Sam drew closer and examined it: ‘A spent cartridge.’
‘From a pistol. The same pistol Carroll’s got with him in the church, you reckon?’
‘It’s possible, Guv. We’d need an official ID from ballistics.’
‘Let’s assume for the time being it is from that same gun,’ said Gene, his face pulled into a pinched, pensive expression as he examined the shell. ‘What does this tell us? Did Carroll whack Walsh, is that what happened?’
‘I don’t see any blood,’ said Sam.
‘No. Neither do I …’ muttered Gene, almost to himself. ‘So – he either fired at Pat Walsh and missed. Or else he fired at somebody else entirely.’
Sam imagined the bullet passing straight through Gould’s shadowy form. The image made his stomach tighten.
What weapon will stop Gould? What have I got that can hurt the Devil in the Dark?
Instinctively, he reached the gold-plated fob watch nestling in his pocket. As his fingers felt across the dented surface of the casing, he willed himself to sense some sort of magic power surging out of it, something that intimated that this simple little pocket watch was in reality a talisman, a weapon, salvation.
But he felt nothing. Nothing at all.
CHAPTER FOUR: SLEEPING DOGS
Monday morning. The overhead strip lights of CID were burning and flickering, bathing A-Division in their unhealthy, cheesy glow. Typewriters clacked, telephones rang, great mounds of paperwork leaned precariously on desks thick with fag ash, unwashed coffee cups and crumpled betting slips.
Sam strode into the department, and was confronted by the sight of DC Ray Carling lolling about at his desk. Ray was already on his fourth or fifth fag of the morning. He had draped his corduroy jacket on the back of his chair to fully show off his sweat-stained, eggshell-blue nylon shirt in all its unironed glory. His brown kipper tie hung loosely from his collar, and his top buttons were undone enough to reveal a flash of wiry chest hair.

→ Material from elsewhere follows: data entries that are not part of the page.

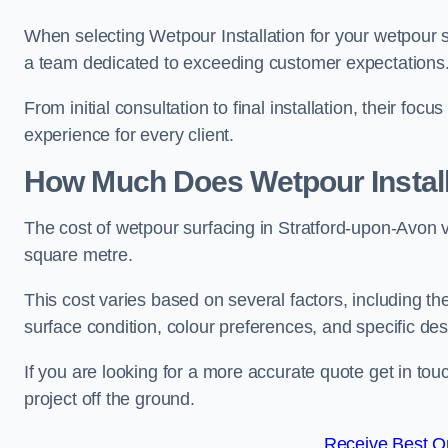
When selecting Wetpour Installation for your wetpour 
a team dedicated to exceeding customer expectations
From initial consultation to final installation, their f
experience for every client.
How Much Does Wetpour Install
The cost of wetpour surfacing in Stratford-upon-Avon 
square metre.
This cost varies based on several factors, including the 
surface condition, colour preferences, and specific de
If you are looking for a more accurate quote get in t
project off the ground.
Receive Best On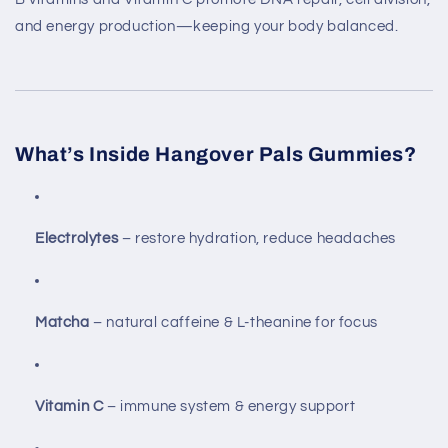
and energy production—keeping your body balanced.
What’s Inside Hangover Pals Gummies?
Electrolytes
– restore hydration, reduce headaches
Matcha
– natural caffeine & L-theanine for focus
Vitamin C
– immune system & energy support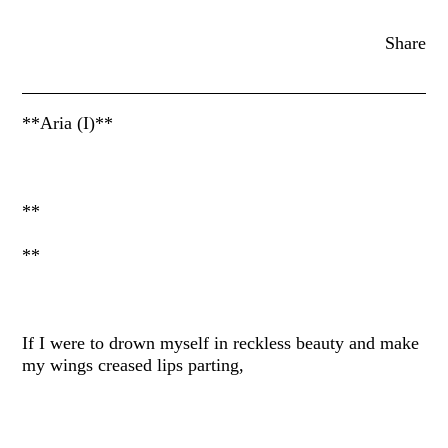
Share
**Aria (I)**
**
**
If I were to drown myself in reckless beauty and make
my wings creased lips parting,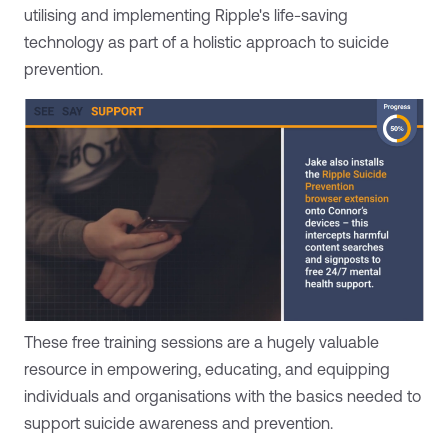
utilising and implementing Ripple's life-saving
technology as part of a holistic approach to suicide
prevention.
These free training sessions are a hugely valuable
resource in empowering, educating, and equipping
individuals and organisations with the basics needed to
support suicide awareness and prevention.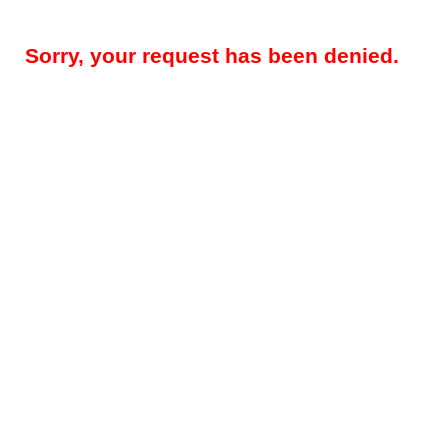
Sorry, your request has been denied.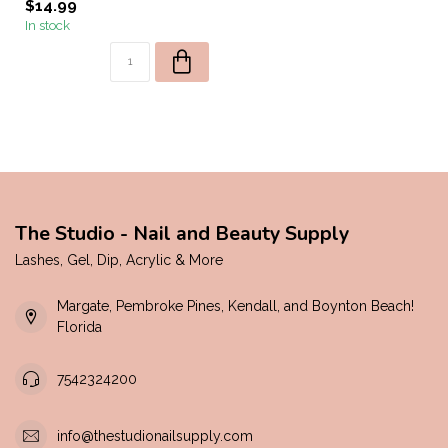
$14.99
In stock
The Studio - Nail and Beauty Supply
Lashes, Gel, Dip, Acrylic & More
Margate, Pembroke Pines, Kendall, and Boynton Beach!
Florida
7542324200
info@thestudionailsupply.com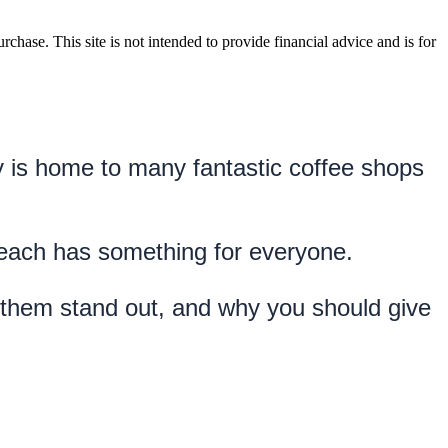
rchase. This site is not intended to provide financial advice and is for
ty is home to many fantastic coffee shops 
Beach has something for everyone.
 them stand out, and why you should give 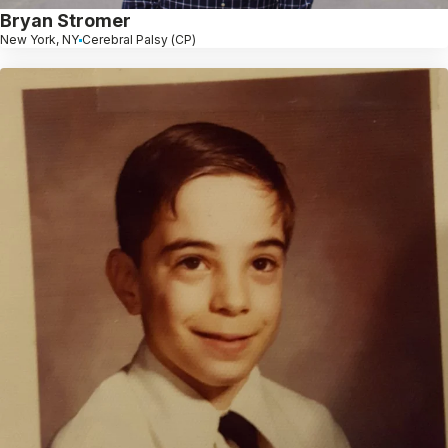
Bryan Stromer
New York, NY
Cerebral Palsy (CP)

‘Morning, Boss,’ Ray intoned without looking up. The remains of an egg butty were still visible, clinging to the bristles of his moustache.
‘Ray – seriously – is that any way to turn up for work?’

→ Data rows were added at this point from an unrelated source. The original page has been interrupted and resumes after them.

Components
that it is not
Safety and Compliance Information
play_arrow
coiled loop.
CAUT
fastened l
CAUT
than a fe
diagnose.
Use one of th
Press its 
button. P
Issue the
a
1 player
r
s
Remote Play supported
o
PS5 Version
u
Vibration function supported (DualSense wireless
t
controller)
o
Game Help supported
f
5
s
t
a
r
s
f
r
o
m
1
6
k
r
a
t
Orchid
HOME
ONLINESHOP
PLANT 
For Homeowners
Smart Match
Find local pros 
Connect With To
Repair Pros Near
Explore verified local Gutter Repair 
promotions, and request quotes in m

Ray stared blankly, then glanced down at himself uncomprehendingly.
‘I’m a bloke,’ he said. ‘How the hell else do blokes turn up for work?’

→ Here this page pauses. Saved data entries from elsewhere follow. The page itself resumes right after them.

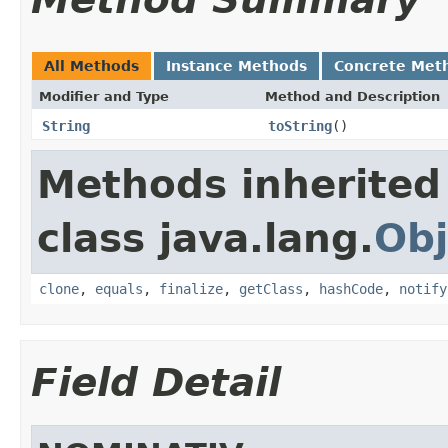
All Methods
Instance Methods
Concrete Met
Modifier and Type
Method and Description
String
toString
()
Methods inherited
class java.lang.
Obj
clone
,
equals
,
finalize
,
getClass
,
hashCode
,
notify
Field Detail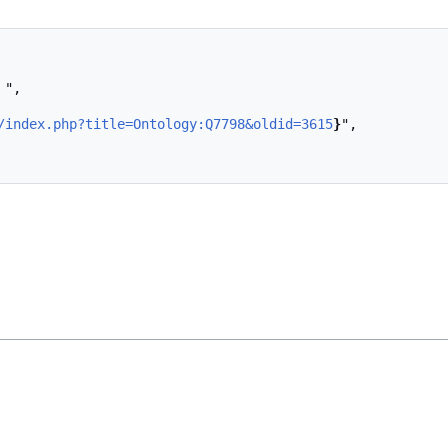
/index.php?title=Ontology:Q7798&oldid=3615
}
",
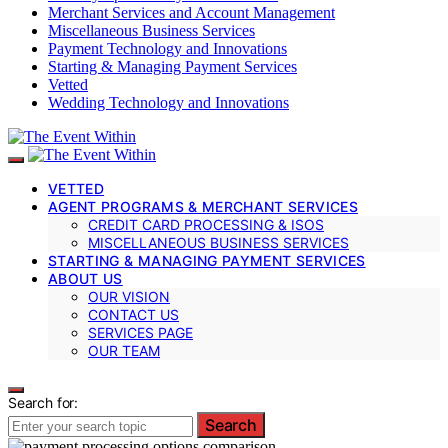
Merchant Services and Account Management
Miscellaneous Business Services
Payment Technology and Innovations
Starting & Managing Payment Services
Vetted
Wedding Technology and Innovations
VETTED
AGENT PROGRAMS & MERCHANT SERVICES
CREDIT CARD PROCESSING & ISOS
MISCELLANEOUS BUSINESS SERVICES
STARTING & MANAGING PAYMENT SERVICES
ABOUT US
OUR VISION
CONTACT US
SERVICES PAGE
OUR TEAM
Search for:
Search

‘Some of them wash, Ray, and change their clothes, and at the very least do their bloody tie up. You look borderline homeless.’
‘I had a wash Saturday,’ Ray rebuked him, lifting his stubbly chin in a display of dignity. ‘And this shirt’s clean on from last week.’ He sniffed his armpit, then looked past Sam and called out: ‘Hey, Chris! I don’t whiff, do I?’
DS Chris Skelton emerged from behind a filing cabinet, dressed in a diamond-pattern tank top and beige slacks. But instead of answering Ray, he came swaggering slowly across the room, his face impassive, his hands held strangely at his sides. Fixing Sam with a dead-eyed stare, he gruffly intoned the single syllable: ‘Draw.’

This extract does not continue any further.